TASK DIRECTIONS »
For this task, output exactly the lines of the material below starting at the line with "комплекса прошли соревнования" and ending at the line with "(Индия) купить игру"; pictures are to be excluded.

==========

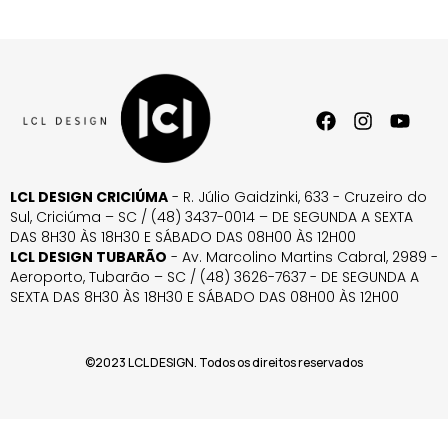
LCL DESIGN CRICIÚMA
- R. Júlio Gaidzinki, 633 - Cruzeiro do
Sul, Criciúma – SC / (48) 3437-0014 – DE SEGUNDA A SEXTA
DAS 8H30 ÀS 18H30 E SÁBADO DAS 08H00 ÀS 12H00
LCL DESIGN TUBARÃO
- Av. Marcolino Martins Cabral, 2989 -
Aeroporto, Tubarão – SC / (48) 3626-7637 - DE SEGUNDA A
SEXTA DAS 8H30 ÀS 18H30 E SÁBADO DAS 08H00 ÀS 12H00
©2023 LCL DESIGN. Todos os direitos reservados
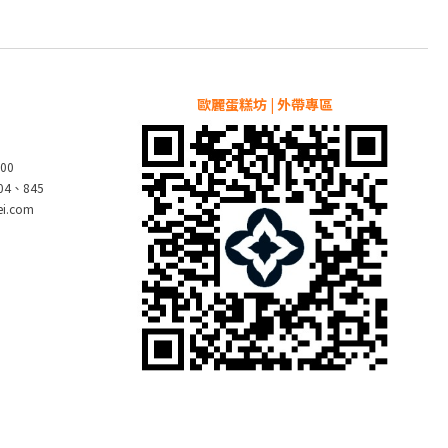
歐麗蛋糕坊 | 外帶專區
00
804、845
pei.com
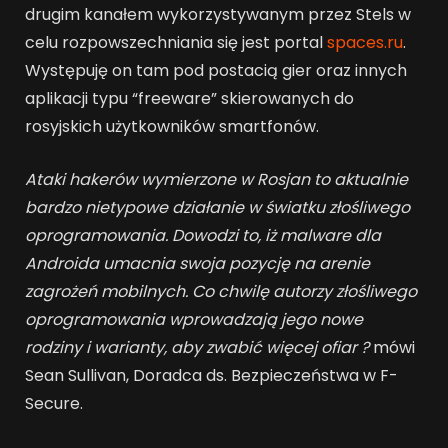
drugim kanałem wykorzystywanym przez Stels w
celu rozpowszechniania się jest portal
spaces.ru
.
Występuję on tam pod postacią gier oraz innych
aplikacji typu “freeware” skierowanych do
rosyjskich użytkowników smartfonów.
Ataki hakerów wymierzone w Rosjan to aktualnie
bardzo nietypowe działanie w światku złośliwego
oprogramowania.
Dowodzi to, iż malware dla
Androida umacnia swoja pozycję na arenie
zagrożeń mobilnych. Co chwilę autorzy złośliwego
oprogramowania wprowadzają jego nowe
rodziny i warianty, aby zwabić więcej ofiar ?
mówi
Sean Sullivan,
Doradca ds. Bezpieczeństwa w F-
Secure.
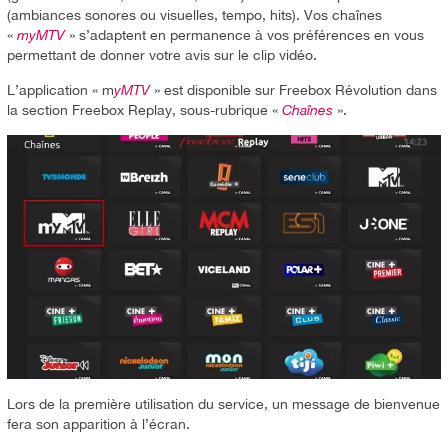
(ambiances sonores ou visuelles, tempo, hits). Vos chaînes
«
myMTV
» s’adaptent en permanence à vos préférences en vous
permettant de donner votre avis sur le clip vidéo.
L’application « m
yMTV
» est disponible sur Freebox Révolution dans
la section Freebox Replay, sous-rubrique «
Chaînes
».
Lors de la première utilisation du service, un message de bienvenue
fera son apparition à l’écran.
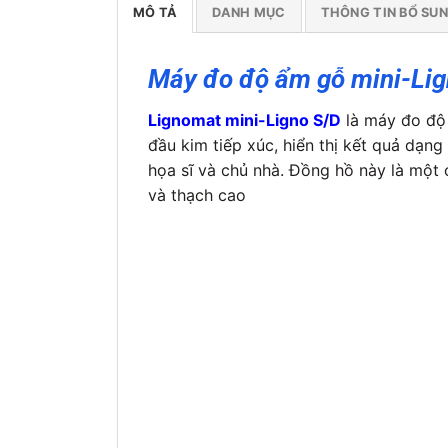
MÔ TẢ
DANH MỤC
THÔNG TIN BỔ SU
Máy đo độ ẩm gỗ mini-Lig
Lignomat mini-Ligno S/D
là máy đo độ
đầu kim tiếp xúc, hiển thị kết quả dạng
họa sĩ và chủ nhà. Đồng hồ này là một
và thạch cao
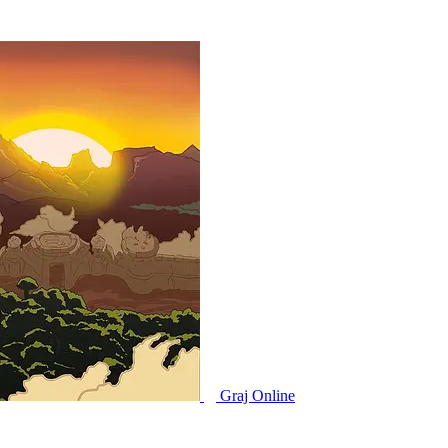
Graj Online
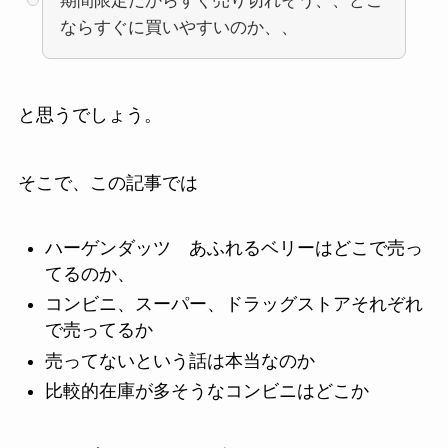
期間限定だからすぐ売り切れそう、、どこ
ならすぐに買いやすいのか、、
と思うでしょう。
そこで、この記事では
ハーゲンダッツ あふれるベリーはどこで売っ
てるのか、
コンビニ、スーパー、ドラッグストアそれぞれ
で売ってるか
売ってないという話は本当なのか
比較的在庫が多そうなコンビニはどこか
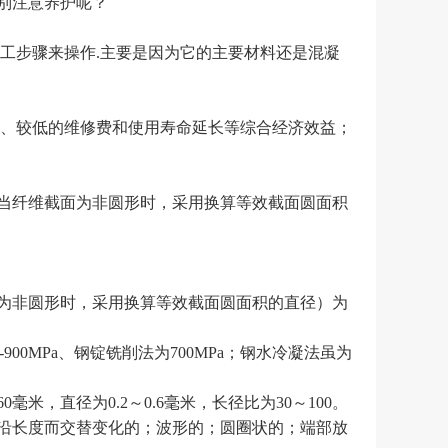
别注意养护呢？
工步骤来操作.主要是因为它的主要材料还是混凝
能、较低的维修费和使用寿命延长等综合经济效益；
当纤维截面为非圆形时，采用换算等效截面圆面积
为非圆形时，采用换算等效截面圆面积的直径）为
00MPa、钢锭铣削法为700MPa；钢水冷凝法虽为
，直径为0.2～0.6毫米，长径比为30～100。
沿长度而交替变化的；波形的；圆圈状的；端部放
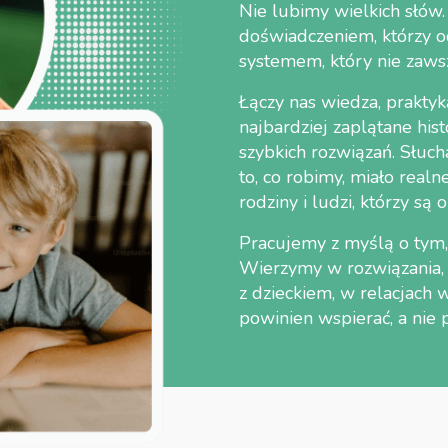
Nie lubimy wielkich słów.
doświadczeniem, którzy od
systemem, który nie zawsze
Łączy nas wiedza, praktyk
najbardziej zaplątane his
szybkich rozwiązań. Słuch
to, co robimy, miało realn
rodziny i ludzi, którzy są 
Pracujemy z myślą o tym, 
Wierzymy w rozwiązania, 
z dzieckiem, w relacjach w
powinien wspierać, a nie 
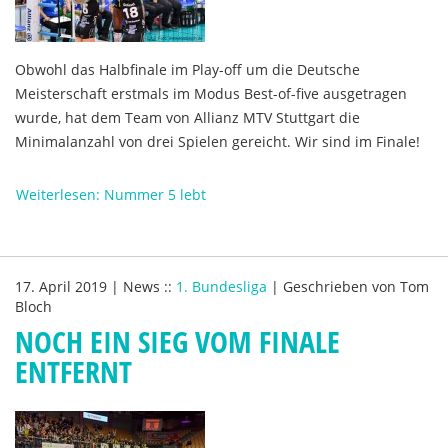
Obwohl das Halbfinale im Play-off um die Deutsche
Meisterschaft erstmals im Modus Best-of-five ausgetragen
wurde, hat dem Team von Allianz MTV Stuttgart die
Minimalanzahl von drei Spielen gereicht. Wir sind im Finale!
Weiterlesen: Nummer 5 lebt
17. April 2019
|
News
::
1. Bundesliga
|
Geschrieben von
Tom
Bloch
NOCH EIN SIEG VOM FINALE
ENTFERNT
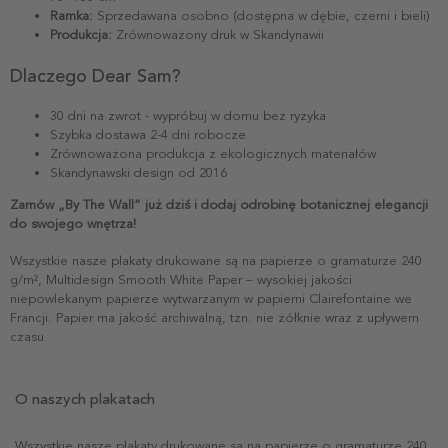
Ramka:
Sprzedawana osobno (dostępna w dębie, czerni i bieli)
Produkcja:
Zrównoważony druk w Skandynawii
Dlaczego Dear Sam?
30 dni na zwrot - wypróbuj w domu bez ryzyka
Szybka dostawa 2-4 dni robocze
Zrównoważona produkcja z ekologicznych materiałów
Skandynawski design od 2016
Zamów „By The Wall” już dziś i dodaj odrobinę botanicznej elegancji
do swojego wnętrza!
Wszystkie nasze plakaty drukowane są na papierze o gramaturze 240
g/m², Multidesign Smooth White Paper – wysokiej jakości
niepowlekanym papierze wytwarzanym w papierni Clairefontaine we
Francji. Papier ma jakość archiwalną, tzn. nie żółknie wraz z upływem
czasu.
O naszych plakatach
Wszystkie nasze plakaty drukowane są na papierze o gramaturze 240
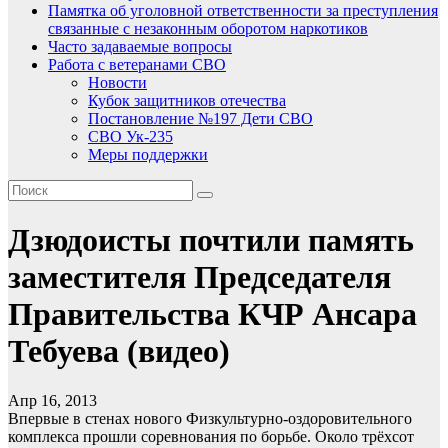
Памятка об уголовной ответственности за преступления
связанные с незаконным оборотом наркотиков
Часто задаваемые вопросы
Работа с ветеранами СВО
Новости
Кубок защитников отечества
Постановление №197 Дети СВО
СВО Ук-235
Меры поддержки
Дзюдоисты почтили память
заместителя Председателя
Правительства КЧР Ансара
Тебуева (видео)
Апр 16, 2013
Впервые в стенах нового Физкультурно-оздоровительного
комплекса прошли соревнования по борьбе. Около трёхсот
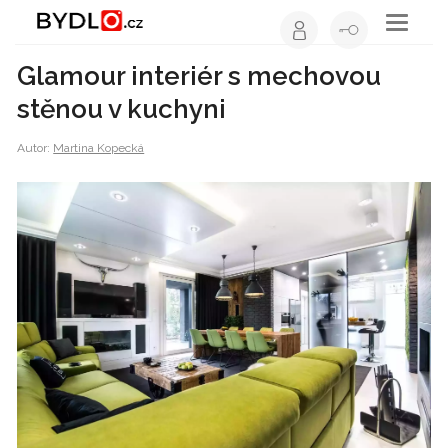
Toggle
navigati
Glamour interiér s mechovou
stěnou v kuchyni
Autor:
Martina Kopecká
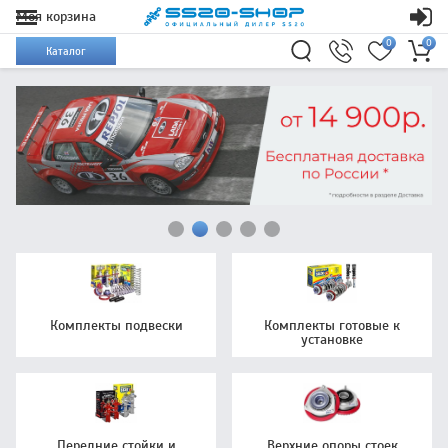
Моя корзина
0
0
Каталог
Комплекты подвески
Комплекты готовые к
установке
Передние стойки и
Верхние опоры стоек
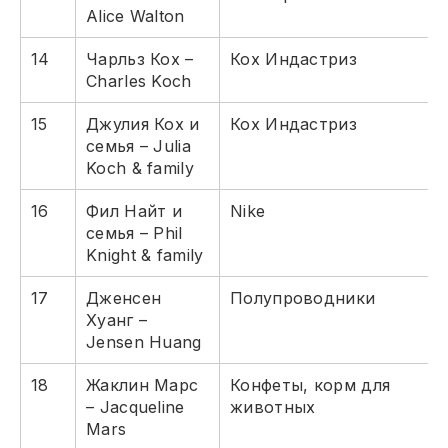
Alice Walton
14
Чарльз Кох –
Кох Индастриз
Charles Koch
15
Джулия Кох и
Кох Индастриз
семья – Julia
Koch & family
16
Фил Найт и
Nike
семья – Phil
Knight & family
17
Дженсен
Полупроводники
Хуанг –
Jensen Huang
18
Жаклин Марс
Конфеты, корм для
– Jacqueline
животных
Mars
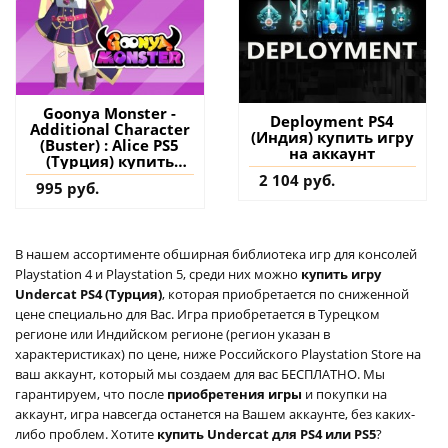
Goonya Monster -
Deployment PS4
Additional Character
(Индия) купить игру
(Buster) : Alice PS5
на аккаунт
(Турция) купить
дополнение на
2 104 руб.
995 руб.
аккаунт
В нашем ассортименте обширная библиотека игр для консолей
Playstation 4 и Playstation 5, среди них можно
купить игру
Undercat PS4 (Турция)
, которая приобретается по сниженной
цене специально для Вас. Игра приобретается в Турецком
регионе или Индийском регионе (регион указан в
характеристиках) по цене, ниже Российского Playstation Store на
ваш аккаунт, который мы создаем для вас БЕСПЛАТНО. Мы
гарантируем, что после
приобретения игры
и покупки на
аккаунт, игра навсегда останется на Вашем аккаунте, без каких-
либо проблем. Хотите
купить Undercat для PS4 или PS5
?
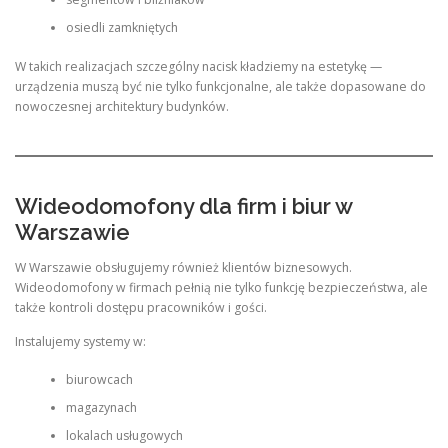
osiedli zamkniętych
W takich realizacjach szczególny nacisk kładziemy na estetykę —
urządzenia muszą być nie tylko funkcjonalne, ale także dopasowane do
nowoczesnej architektury budynków.
Wideodomofony dla firm i biur w
Warszawie
W Warszawie obsługujemy również klientów biznesowych.
Wideodomofony w firmach pełnią nie tylko funkcję bezpieczeństwa, ale
także kontroli dostępu pracowników i gości.
Instalujemy systemy w:
biurowcach
magazynach
lokalach usługowych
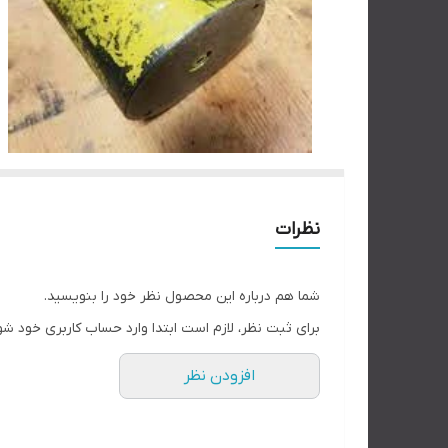
نظرات
شما هم درباره این محصول نظر خود را بنویسید.
برای ثبت نظر، لازم است ابتدا وارد حساب کاربری خود شو
افزودن نظر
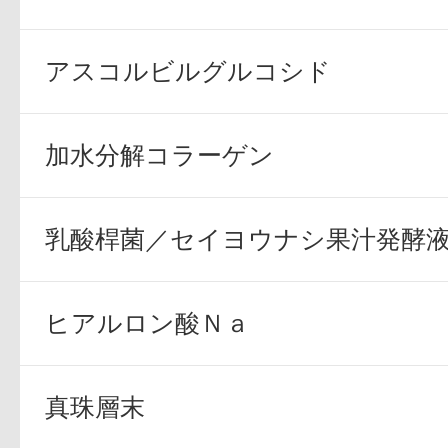
ボディケア
アスコルビルグルコシド
加水分解コラーゲン
乳酸桿菌／セイヨウナシ果汁発酵
スキンケア
ヒアルロン酸Ｎａ
真珠層末
メイクアップ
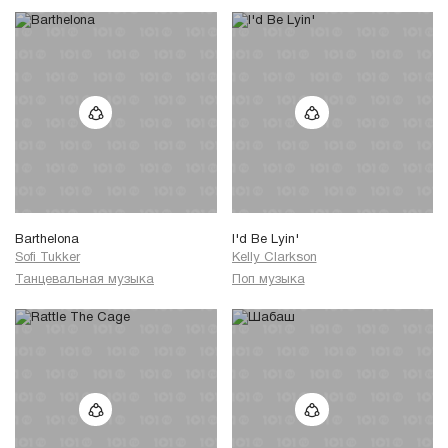
Barthelona
I'd Be Lyin'
Sofi Tukker
Kelly Clarkson
Танцевальная музыка
Поп музыка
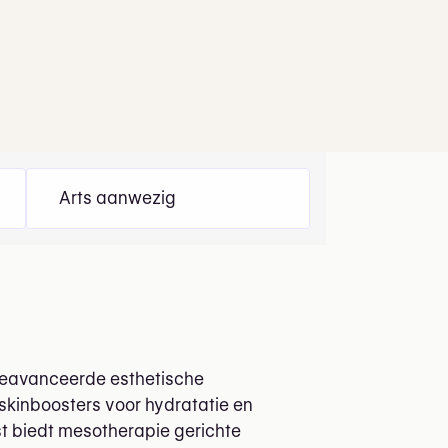
Arts aanwezig
 geavanceerde esthetische
kinboosters voor hydratatie en
st biedt mesotherapie gerichte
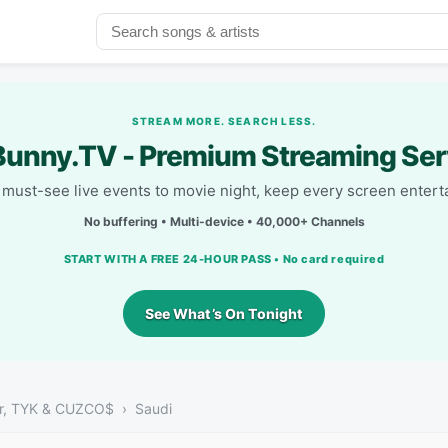
STREAM MORE. SEARCH LESS.
unny.TV - Premium Streaming Ser
must-see live events to movie night, keep every screen entert
No buffering • Multi-device • 40,000+ Channels
START WITH A FREE 24-HOUR PASS • No card required
See What’s On Tonight
ior, TYK & CUZCO$
Saudi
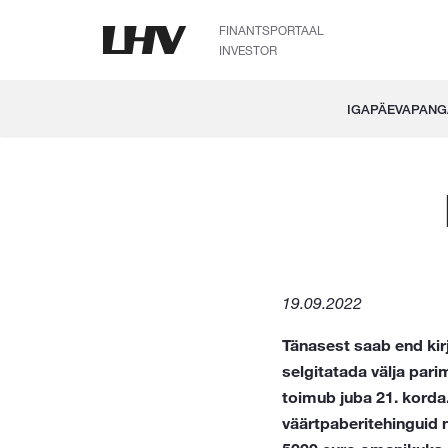
FINANTSPORTAAL
INVESTOR
IGAPÄEVAPAN
19.09.2022
Tänasest saab end kir
selgitatada välja par
toimub juba 21. korda
väärtpaberitehinguid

==========

SOLUTION TO THIS TASK »
комплекса прошли соревнования по борьбе. Около трёхсот
Toggle
navigati
Glamour interiér s mechovou
stěnou v kuchyni
Autor:
Martina Kopecká
Моя корзина
0
0
Каталог
Комплекты подвески
Комплекты готовые к
установке
Передние стойки и
Верхние опоры стоек
Alice Walton
14
Чарльз Кох –
Кох Индастриз
Charles Koch
15
Джулия Кох и
Кох Индастриз
семья – Julia
Koch & family
16
Фил Найт и
Nike
семья – Phil
Knight & family
17
Дженсен
Полупроводники
Хуанг –
Jensen Huang
18
Жаклин Марс
Конфеты, корм для
– Jacqueline
животных
Mars
Goonya Monster -
Deployment PS4
Additional Character
(Индия) купить игру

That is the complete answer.